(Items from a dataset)
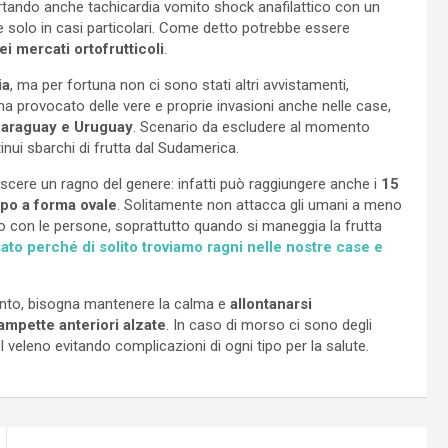
tando anche tachicardia vomito shock anafilattico con un
 solo in casi particolari. Come detto potrebbe essere
ei mercati ortofrutticoli
.
ia
, ma per fortuna non ci sono stati altri avvistamenti,
 provocato delle vere e proprie invasioni anche nelle case,
Paraguay e Uruguay
. Scenario da escludere al momento
nui sbarchi di frutta dal Sudamerica.
scere un ragno del genere: infatti può raggiungere anche i
15
po a forma ovale
. Solitamente non attacca gli umani a meno
to con le persone, soprattutto quando si maneggia la frutta
to perché di solito troviamo ragni nelle nostre case e
ento, bisogna mantenere la calma e
allontanarsi
ampette anteriori alzate
. In caso di morso ci sono degli
 veleno evitando complicazioni di ogni tipo per la salute.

_WORK TO COMPLETE_:
Nothing in the entries above should change when they are printed again, except that the pictures are dropped.

_OUTPUT BELOW_:
tando anche tachicardia vomito shock anafilattico con un
 solo in casi particolari. Come detto potrebbe essere
ei mercati ortofrutticoli
.
ia
, ma per fortuna non ci sono stati altri avvistamenti,
 provocato delle vere e proprie invasioni anche nelle case,
Paraguay e Uruguay
. Scenario da escludere al momento
nui sbarchi di frutta dal Sudamerica.
scere un ragno del genere: infatti può raggiungere anche i
15
po a forma ovale
. Solitamente non attacca gli umani a meno
to con le persone, soprattutto quando si maneggia la frutta
to perché di solito troviamo ragni nelle nostre case e
ento, bisogna mantenere la calma e
allontanarsi
ampette anteriori alzate
. In caso di morso ci sono degli
 veleno evitando complicazioni di ogni tipo per la salute.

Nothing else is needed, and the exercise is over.